What this task involves | Every record is to be copied unchanged, except that its pictures are removed.

Data supplied |

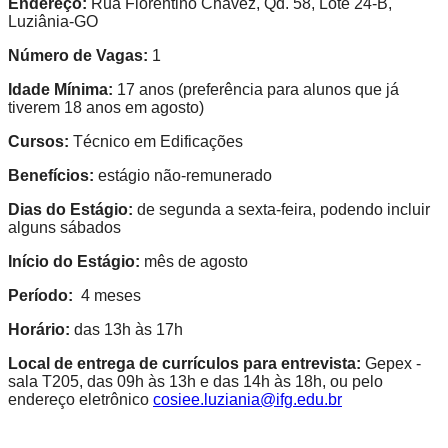
Endereço:
Rua Florentino Chavez, Qd. 58, Lote 24-B,
Luziânia-GO
Número de Vagas:
1
Idade Mínima:
17 anos (preferência para alunos que já
tiverem 18 anos em agosto)
Cursos:
Técnico em Edificações
Benefícios:
estágio não-remunerado
Dias do Estágio:
de segunda a sexta-feira, podendo incluir
alguns sábados
Início do Estágio:
mês de agosto
Período:
4 meses
Horário:
das 13h às 17h
Local de entrega de currículos para entrevista:
Gepex -
sala T205, das 09h às 13h e das 14h às 18h, ou pelo
endereço eletrônico
cosiee.luziania@ifg.edu.br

Task output |
Endereço:
Rua Florentino Chavez, Qd. 58, Lote 24-B,
Luziânia-GO
Número de Vagas:
1
Idade Mínima:
17 anos (preferência para alunos que já
tiverem 18 anos em agosto)
Cursos:
Técnico em Edificações
Benefícios:
estágio não-remunerado
Dias do Estágio:
de segunda a sexta-feira, podendo incluir
alguns sábados
Início do Estágio:
mês de agosto
Período:
4 meses
Horário:
das 13h às 17h
Local de entrega de currículos para entrevista:
Gepex -
sala T205, das 09h às 13h e das 14h às 18h, ou pelo
endereço eletrônico
cosiee.luziania@ifg.edu.br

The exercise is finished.